The records below need to be set down again exactly; their images stay out.

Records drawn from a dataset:
■ ■ ■ ■ ■

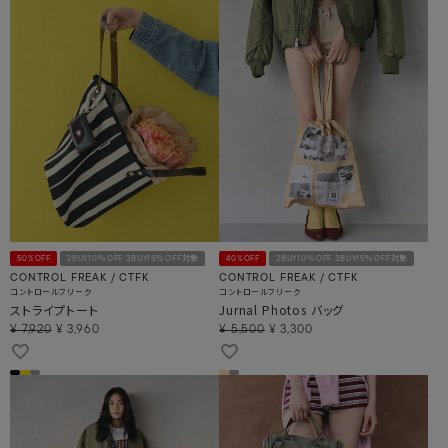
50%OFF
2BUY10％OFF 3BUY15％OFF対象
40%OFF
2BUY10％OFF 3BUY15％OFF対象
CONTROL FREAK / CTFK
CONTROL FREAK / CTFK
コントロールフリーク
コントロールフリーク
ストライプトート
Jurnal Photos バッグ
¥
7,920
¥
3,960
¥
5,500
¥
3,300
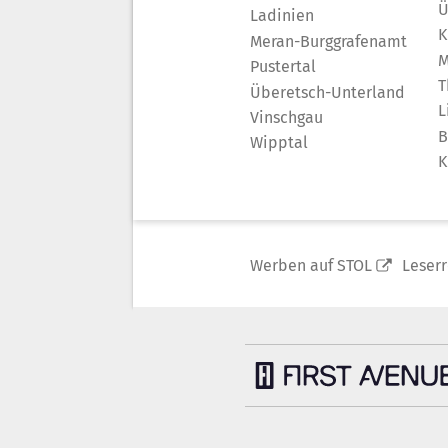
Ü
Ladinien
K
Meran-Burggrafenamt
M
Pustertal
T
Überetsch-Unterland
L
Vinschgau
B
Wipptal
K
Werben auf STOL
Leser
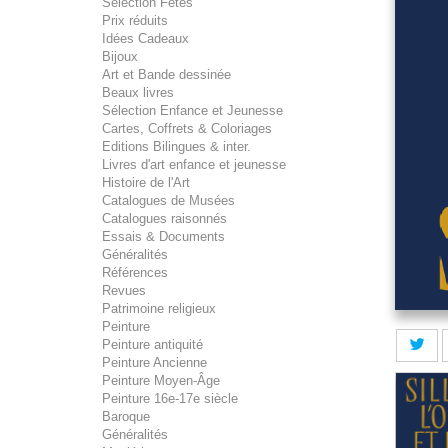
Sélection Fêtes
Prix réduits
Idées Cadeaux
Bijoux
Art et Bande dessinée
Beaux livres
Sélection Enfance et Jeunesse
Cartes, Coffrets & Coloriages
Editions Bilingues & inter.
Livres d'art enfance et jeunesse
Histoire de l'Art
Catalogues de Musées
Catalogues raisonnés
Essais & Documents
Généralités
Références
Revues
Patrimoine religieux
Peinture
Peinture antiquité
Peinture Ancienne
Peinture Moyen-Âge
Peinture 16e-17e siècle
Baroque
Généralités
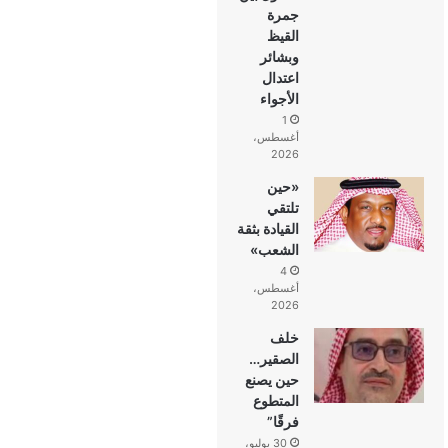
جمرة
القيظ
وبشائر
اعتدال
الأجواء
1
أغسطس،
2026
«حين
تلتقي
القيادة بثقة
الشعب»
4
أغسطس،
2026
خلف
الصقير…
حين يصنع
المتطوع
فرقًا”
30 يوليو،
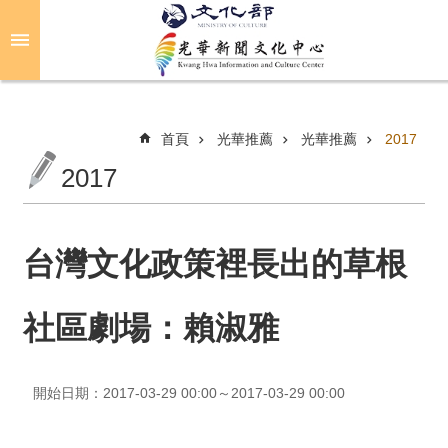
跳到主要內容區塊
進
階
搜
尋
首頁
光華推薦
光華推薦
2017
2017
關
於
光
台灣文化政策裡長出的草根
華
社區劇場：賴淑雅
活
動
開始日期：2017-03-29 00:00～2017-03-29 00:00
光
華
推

■ ■ ■ ■ ■

- [Your solution]:
50%OFF
2BUY10％OFF 3BUY15％OFF対象
40%OFF
2BUY10％OFF 3BUY15％OFF対象
CONTROL FREAK / CTFK
CONTROL FREAK / CTFK
コントロールフリーク
コントロールフリーク
ストライプトート
Jurnal Photos バッグ
¥
7,920
¥
3,960
¥
5,500
¥
3,300
Ü
Ladinien
K
Meran-Burggrafenamt
M
Pustertal
T
Überetsch-Unterland
L
Vinschgau
B
Wipptal
K
Werben auf STOL
Leser
Sélection Fêtes
Prix réduits
Idées Cadeaux
Bijoux
Art et Bande dessinée
Beaux livres
Sélection Enfance et Jeunesse
Cartes, Coffrets & Coloriages
Editions Bilingues & inter.
Livres d'art enfance et jeunesse
Histoire de l'Art
Catalogues de Musées
Catalogues raisonnés
Essais & Documents
Généralités
Références
Revues
Patrimoine religieux
Peinture
Peinture antiquité
Peinture Ancienne
Peinture Moyen-Âge
Peinture 16e-17e siècle
Baroque
Généralités
جمرة
القيظ
وبشائر
اعتدال
الأجواء
1
أغسطس،
2026
«حين
تلتقي
القيادة بثقة
الشعب»
4
أغسطس،
2026
خلف
الصقير…
حين يصنع
المتطوع
فرقًا”
30 يوليو،
跳到主要內容區塊
進
階
搜
尋
首頁
光華推薦
光華推薦
2017
2017
關
於
光
台灣文化政策裡長出的草根
華
社區劇場：賴淑雅
活
動
開始日期：2017-03-29 00:00～2017-03-29 00:00
光
華
推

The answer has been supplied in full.